Don’t cancel it too early, though - wait until it says [download] Downloading video 1 of 1400 and has downloaded a few subtitle files (shown by lines such as [info] Writing video subtitles to: XXX.en.vtt).
Take a look at what it’s downloading (or not) and make tweaks as necessary for your situation. If all looks good, re-run the command (press the up arrow on the keyboard automatically fills in the most recently run command) and let it finish processing. And before we move on, let’s backup our command for future reference into a .txt file (open Notepad, paste the command, and save the file as scan.txt in our project directory).
Step 4: Create a list of video IDs that have subtitles
After scanning the channel and downloading only the English subtitles from the channel creator, we have narrowed 1,400 videos to 185 videos.
By default, youtube-dl’s filename includes the title of the video, but with our command, the files only have the video ID and the file extention. This allows us to easily create a list of the video IDs of the videos we want to download.
1. Head into your sub folder and select all files by pressing ctrl+A. Right click and select Copy as path.
2. Open Notepad and paste.
3. Select the first part of each line that includes the directory (in my case “D:/BMI/) and copy it. Press ctrl+H which opens Find & Replace. Paste in the above into Find and leave Replace blank. Click Replace All.
4. Now type in the file extension into Find (in my case .en.vtt”) and again leave Replace blank. Click Replace All. Run again as needed for the language variations (in my case .en-US.vtt").
You should now have a clean list of video IDs with no extra characters or lines. Scroll down the file and glance to confirm this. I’m going to save this in my BMI directory and call it good.txt.
Step 5: Download only the videos that have subtitles
We need to build another Powershell command, this time to input our final list of videos and download them. This time we want to:
A. Download only videos on our good list. (-a good.txt)
B. Merge the output into a single MKV file. (--merge-output-format “mkv”)
C. Download the subtitle files in our desired languages, same as above. (--write-sub –sub-lang en,en-US)
D. Output our videos into the video subfolder and title the videos with their YouTube title. (-o “videos%(title)s.%(ext)s”)
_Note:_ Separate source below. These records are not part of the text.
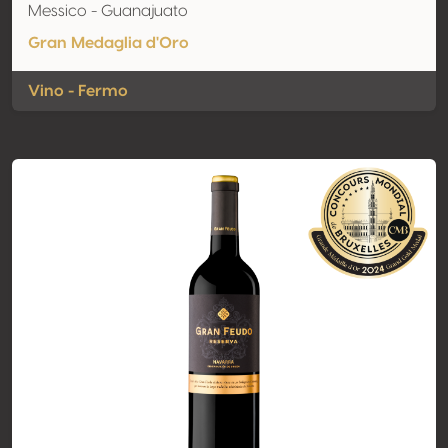
Messico - Guanajuato
Gran Medaglia d'Oro
Vino - Fermo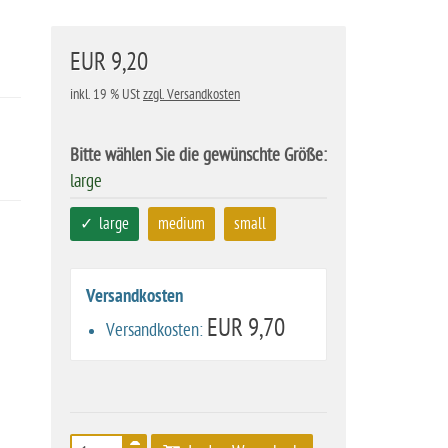
EUR 9,20
inkl. 19 % USt
zzgl. Versandkosten
Bitte wählen Sie die gewünschte Größe:
large
large
medium
small
Versandkosten
EUR 9,70
Versandkosten: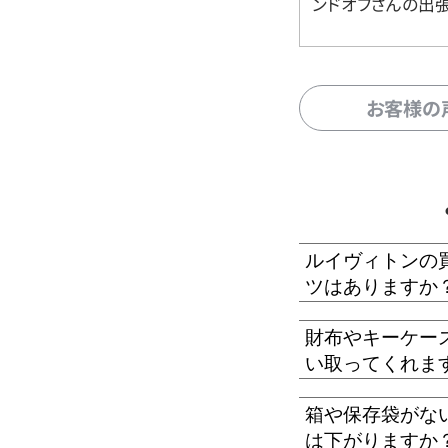
ンドオフさんの出
お客様の
ルイヴィトンの
ツはありますか
財布やキーケー
い取ってくれま
箱や保存袋がな
は下がりますか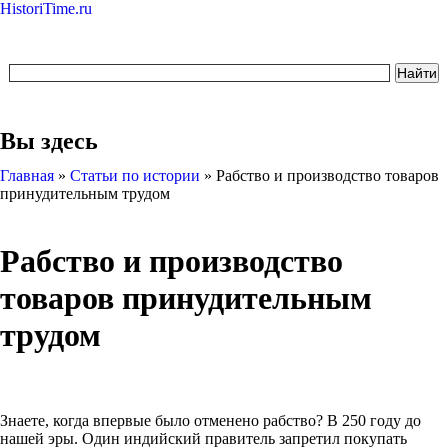
HistoriTime.ru
Вы здесь
Главная
»
Статьи по истории
»
Рабство и производство товаров
принудительным трудом
Рабство и производство
товаров принудительным
трудом
Знаете, когда впервые было отменено рабство? В 250 году до
нашей эры. Один индийский правитель запретил покупать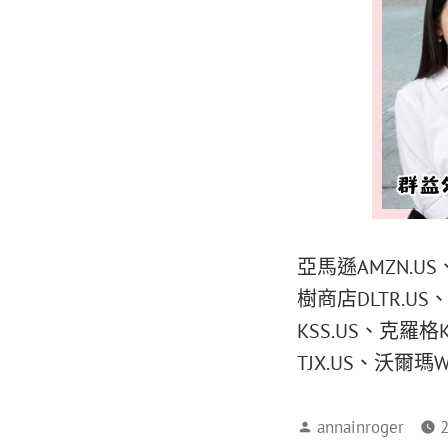
亞馬遜AMZN.US
樹商店DLTR.US
KSS.US、克羅格
TJX.US、沃爾瑪W
annainroger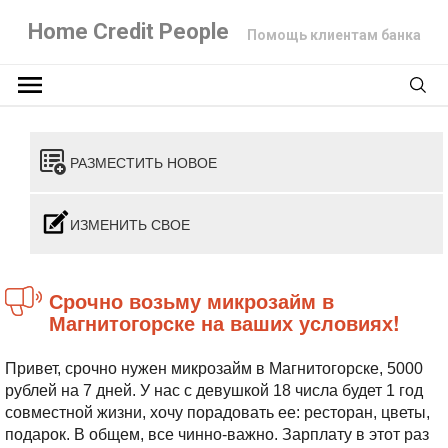
Home Credit People
Помощь клиентам банка
РАЗМЕСТИТЬ НОВОЕ
ИЗМЕНИТЬ СВОЕ
Срочно возьму микрозайм в
Магнитогорске на ваших условиях!
Привет, срочно нужен микрозайм в Магнитогорске, 5000
рублей на 7 дней. У нас с девушкой 18 числа будет 1 год
совместной жизни, хочу порадовать ее: ресторан, цветы,
подарок. В общем, все чинно-важно.
Зарплату в этот раз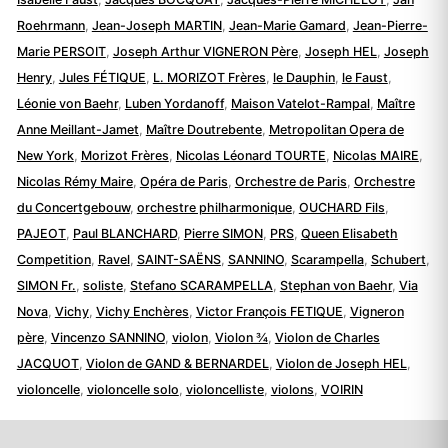
Roehrmann
,
Jean-Joseph MARTIN
,
Jean-Marie Gamard
,
Jean-Pierre-
Marie PERSOIT
,
Joseph Arthur VIGNERON Père
,
Joseph HEL
,
Joseph
Henry
,
Jules FÉTIQUE
,
L. MORIZOT Frères
,
le Dauphin
,
le Faust
,
Léonie von Baehr
,
Luben Yordanoff
,
Maison Vatelot-Rampal
,
Maître
Anne Meillant-Jamet
,
Maître Doutrebente
,
Metropolitan Opera de
New York
,
Morizot Frères
,
Nicolas Léonard TOURTE
,
Nicolas MAIRE
,
Nicolas Rémy Maire
,
Opéra de Paris
,
Orchestre de Paris
,
Orchestre
du Concertgebouw
,
orchestre philharmonique
,
OUCHARD Fils
,
PAJEOT
,
Paul BLANCHARD
,
Pierre SIMON
,
PRS
,
Queen Elisabeth
Competition
,
Ravel
,
SAINT-SAËNS
,
SANNINO
,
Scarampella
,
Schubert
,
SIMON Fr.
,
soliste
,
Stefano SCARAMPELLA
,
Stephan von Baehr
,
Via
Nova
,
Vichy
,
Vichy Enchères
,
Victor François FETIQUE
,
Vigneron
père
,
Vincenzo SANNINO
,
violon
,
Violon ¾
,
Violon de Charles
JACQUOT
,
Violon de GAND & BERNARDEL
,
Violon de Joseph HEL
,
violoncelle
,
violoncelle solo
,
violoncelliste
,
violons
,
VOIRIN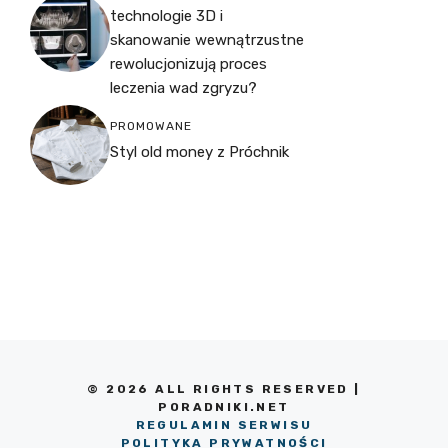
technologie 3D i
skanowanie wewnątrzustne
rewolucjonizują proces
leczenia wad zgryzu?
PROMOWANE
Styl old money z Próchnik
© 2026 ALL RIGHTS RESERVED |
PORADNIKI.NET
REGULAMIN SERWISU
POLITYKA PRYWATNOŚCI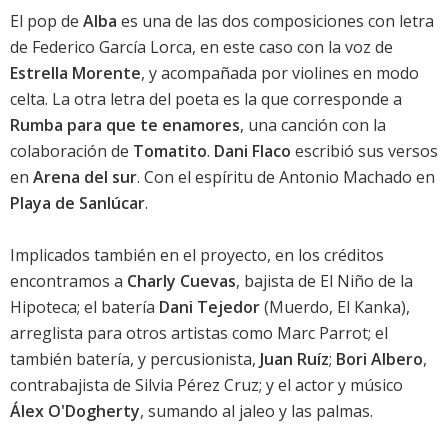
El pop de
Alba
es una de las dos composiciones con letra
de Federico García Lorca, en este caso con la voz de
Estrella Morente
, y acompañada por violines en modo
celta. La otra letra del poeta es la que corresponde a
Rumba para que te enamores
, una canción con la
colaboración de
Tomatito
.
Dani Flaco
escribió sus versos
en
Arena del sur
. Con el espíritu de Antonio Machado en
Playa de Sanlúcar
.
Implicados también en el proyecto, en los créditos
encontramos a
Charly Cuevas
, bajista de El Niño de la
Hipoteca; el batería
Dani Tejedor
(Muerdo, El Kanka),
arreglista para otros artistas como Marc Parrot; el
también batería, y percusionista,
Juan Ruíz
;
Bori Albero
,
contrabajista de Silvia Pérez Cruz; y el actor y músico
Álex O'Dogherty
, sumando al jaleo y las palmas.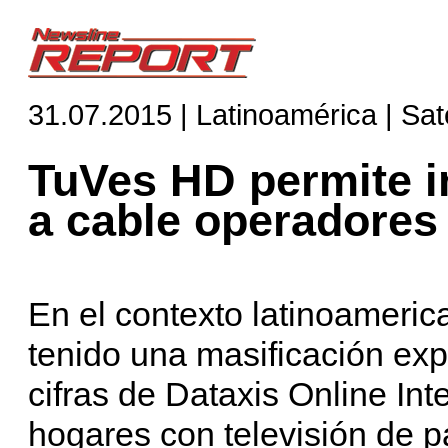
31.07.2015 | Latinoamérica | Saté
TuVes HD permite in
a cable operadores
En el contexto latinoameric
tenido una masificación exp
cifras de Dataxis Online Int
hogares con televisión de p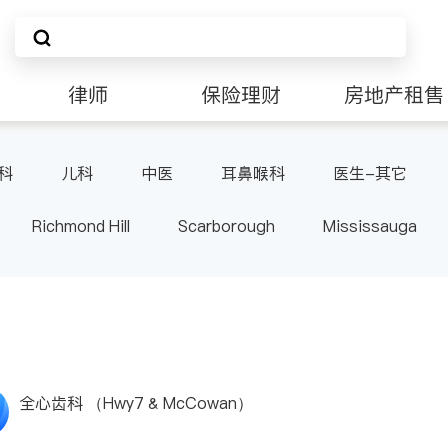
律师
保险理财
房地产租售
科
儿科
中医
耳鼻喉科
医生-其它
Richmond Hill
Scarborough
Mississauga
ville
Kitchener
Newmarket
Etobicoke
le
Waterloo
Guelph
Burlington
Ajax
Pickering
Concord
Port Perry
King
ON
全心齿科 （Hwy7 & McCowan）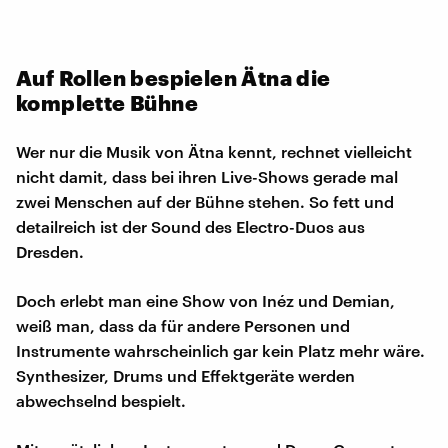
Auf Rollen bespielen Ätna die
komplette Bühne
Wer nur die Musik von Ätna kennt, rechnet vielleicht
nicht damit, dass bei ihren Live-Shows gerade mal
zwei Menschen auf der Bühne stehen. So fett und
detailreich ist der Sound des Electro-Duos aus
Dresden.
Doch erlebt man eine Show von Inéz und Demian,
weiß man, dass da für andere Personen und
Instrumente wahrscheinlich gar kein Platz mehr wäre.
Synthesizer, Drums und Effektgeräte werden
abwechselnd bespielt.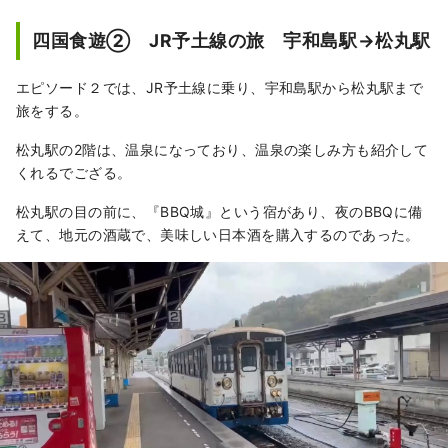
四国食遊② JR予土線の旅 宇和島駅→松丸駅
エピソード２では、JR予土線に乗り、宇和島駅から松丸駅まで
旅をする。
松丸駅の2階は、温泉になっており、温泉の楽しみ方も紹介して
くれるでござる。
松丸駅の目の前に、『BBQ城』という宿があり、夜のBBQに備
えて、地元の酒蔵で、美味しい日本酒を購入するのであった。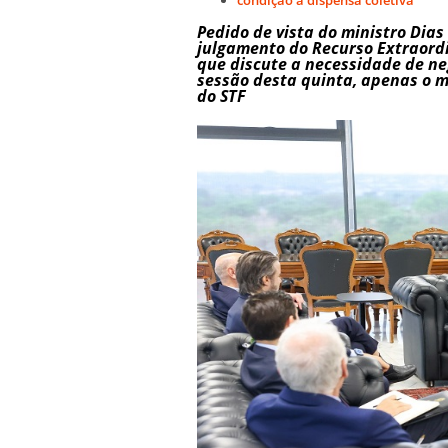
Pedido de vista do ministro Dias 
julgamento do Recurso Extraordi
que discute a necessidade de n
sessão desta quinta, apenas o mi
do STF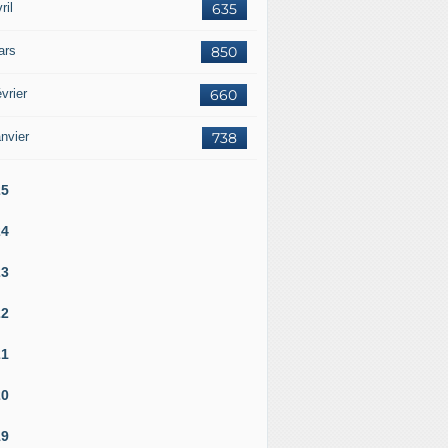
ril
635
ars
850
vrier
660
nvier
738
25
24
23
22
21
20
19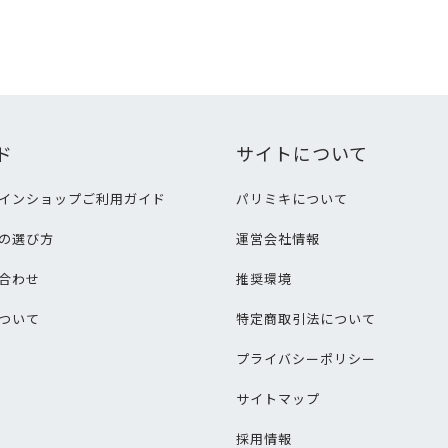
ド
サイトについて
インショップご利用ガイド
パリミキについて
の選び方
運営会社情報
合わせ
推奨環境
ついて
特定商取引法について
プライバシーポリシー
サイトマップ
採用情報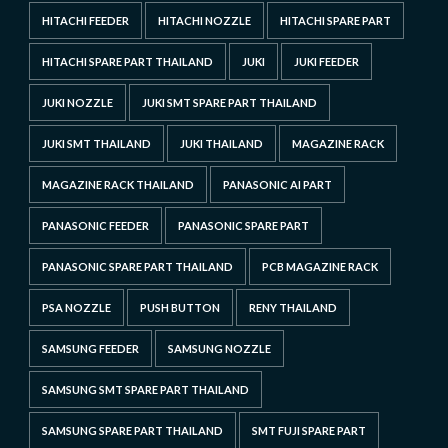
HITACHI FEEDER
HITACHI NOZZLE
HITACHI SPARE PART
HITACHI SPARE PART THAILAND
JUKI
JUKI FEEDER
JUKI NOZZLE
JUKI SMT SPARE PART THAILAND
JUKI SMT THAILAND
JUKI THAILAND
MAGAZINE RACK
MAGAZINE RACK THAILAND
PANASONIC AI PART
PANASONIC FEEDER
PANASONIC SPARE PART
PANASONIC SPARE PART THAILAND
PCB MAGAZINE RACK
PSA NOZZLE
PUSH BUTTON
RENY THAILAND
SAMSUNG FEEDER
SAMSUNG NOZZLE
SAMSUNG SMT SPARE PART THAILAND
SAMSUNG SPARE PART THAILAND
SMT FUJI SPARE PART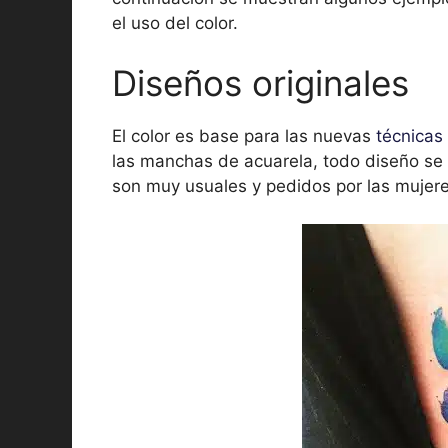
el uso del color.
Diseños originales
El color es base para las nuevas
técnicas 
las manchas de acuarela, todo diseño se p
son muy usuales y pedidos por las mujere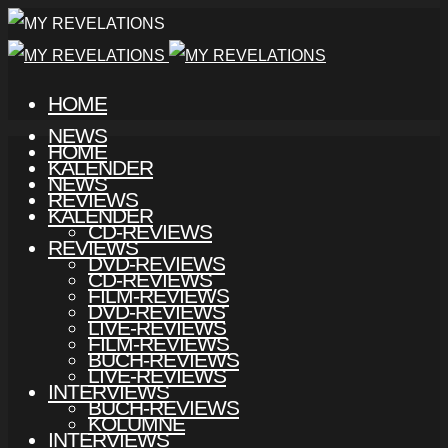
HOME
NEWS
HOME
KALENDER
NEWS
REVIEWS
KALENDER
CD-REVIEWS
REVIEWS
DVD-REVIEWS
CD-REVIEWS
FILM-REVIEWS
DVD-REVIEWS
LIVE-REVIEWS
FILM-REVIEWS
BUCH-REVIEWS
LIVE-REVIEWS
INTERVIEWS
BUCH-REVIEWS
KOLUMNE
INTERVIEWS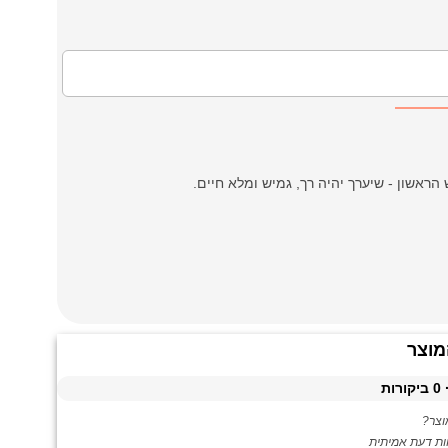
ראשון - שיערך יהיה רך, גמיש ומלא חיים.
מוצר
0
ביקורות
צר?
ות דעת אמיתית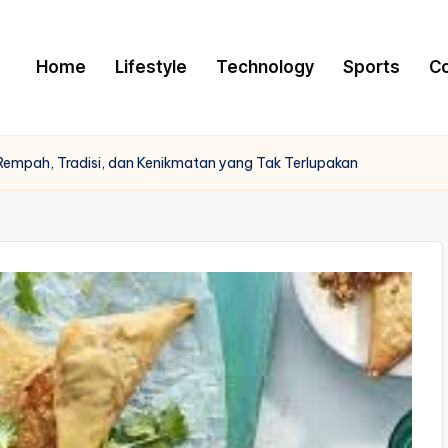
Home
Lifestyle
Technology
Sports
C
mpah, Tradisi, dan Kenikmatan yang Tak Terlupakan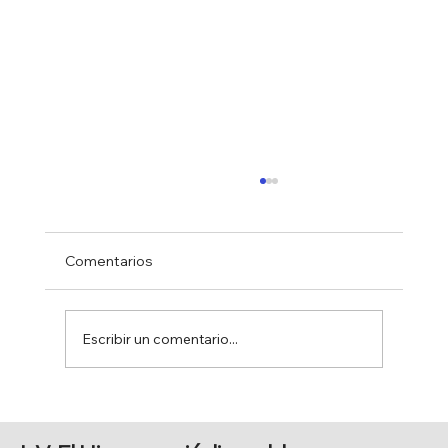
Comentarios
Escribir un comentario...
FERIA DE AGOSTO 2026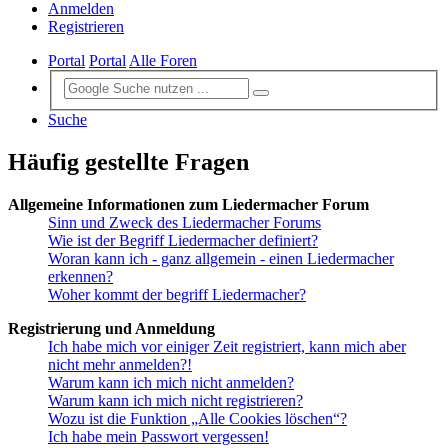
Anmelden
Registrieren
Portal
Portal
Alle Foren
Suche
Häufig gestellte Fragen
Allgemeine Informationen zum Liedermacher Forum
Sinn und Zweck des Liedermacher Forums
Wie ist der Begriff Liedermacher definiert?
Woran kann ich - ganz allgemein - einen Liedermacher
erkennen?
Woher kommt der begriff Liedermacher?
Registrierung und Anmeldung
Ich habe mich vor einiger Zeit registriert, kann mich aber
nicht mehr anmelden?!
Warum kann ich mich nicht anmelden?
Warum kann ich mich nicht registrieren?
Wozu ist die Funktion „Alle Cookies löschen“?
Ich habe mein Passwort vergessen!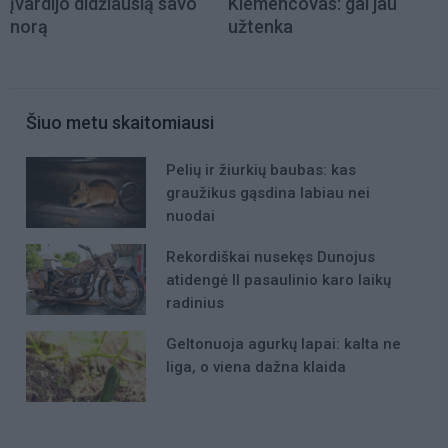
įvardijo didžiausią savo
Klemencovas: gal jau
norą
užtenka
Šiuo metu skaitomiausi
Pelių ir žiurkių baubas: kas
graužikus gąsdina labiau nei
nuodai
Rekordiškai nusekęs Dunojus
atidengė II pasaulinio karo laikų
radinius
Geltonuoja agurkų lapai: kalta ne
liga, o viena dažna klaida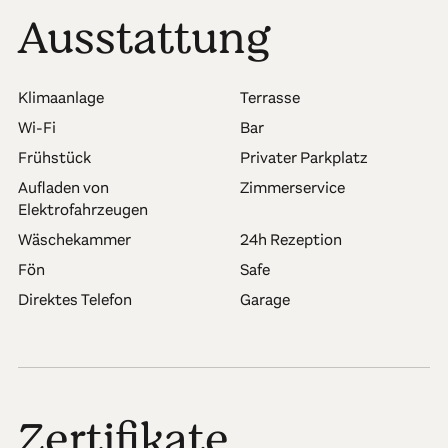
Ausstattung
Klimaanlage
Terrasse
Wi-Fi
Bar
Frühstück
Privater Parkplatz
Aufladen von
Zimmerservice
Elektrofahrzeugen
Wäschekammer
24h Rezeption
Fön
Safe
Direktes Telefon
Garage
Zertifikate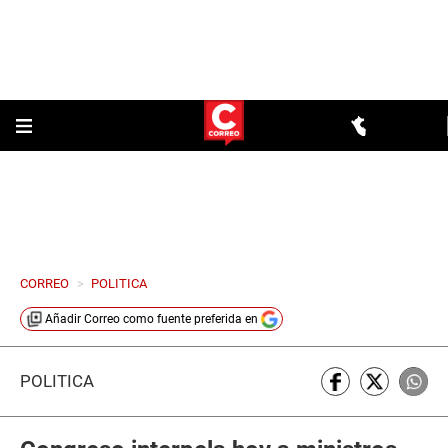
CORREO
>
POLITICA
Añadir
Correo
como fuente preferida en
POLÍTICA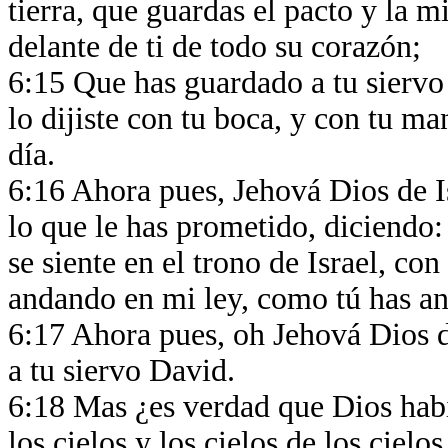
tierra, que guardas el pacto y la 
delante de ti de todo su corazón;
6:15 Que has guardado a tu siervo
lo dijiste con tu boca, y con tu m
día.
6:16 Ahora pues, Jehová Dios de I
lo que le has prometido, diciendo:
se siente en el trono de Israel, co
andando en mi ley, como tú has an
6:17 Ahora pues, oh Jehová Dios de
a tu siervo David.
6:18 Mas ¿es verdad que Dios habi
los cielos y los cielos de los cie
D (alt). Depending on the channel, you may want to have the date in the file name. Add that to the above command if so. ( -o “videos%(upload_date)s-%(title)s.%(ext)s”)
E. Download in the best possible quality. (-f bestvideo+bestaudio/best)
./yt-dlp -a good.txt --merge-output-format "mkv" --write-sub --sub-lang en,en-US -o "videos\%(title)s.%(ext)s" -f bestvideo+bestaudio/best
Run it and confirm what’s happening is expected. You should see .mkv video files and .vtt subtitles appear in the video subdirectory.
Once youtube-dl finishes running through your list of videos, you are all set! Backup this command too into a text file called download.txt.
Step 6 (optional): Checking for new subtitles
The cool thing about doing it this way is that as long as we keep our sub directory intact, we have a built-in system to check for videos that have had subtitles added since we ran our command (weeks, months, or years later).
- Rename the scan.txt file to scan.bat and download.txt to download.bat and now you can run these scripts just by double clicking them.
- Run scan.bat to scan for new subtitles. Check the sub directory - it will not overwrite the existing subtitle files, only download the subtitle files of videos it doesn’t have, so sorting this directory by Date Modified easily allows you to only select new subtitles.
- Follow the rest of Step 4 - Create a list of video IDs that have subtitles above to update your good.txt file (backup the original good.txt first by renaming it originalvideolist.txt).
- Check for a youtube-dl update at the official website and replace the exe in your directory.
- Run download.bat to download the new videos.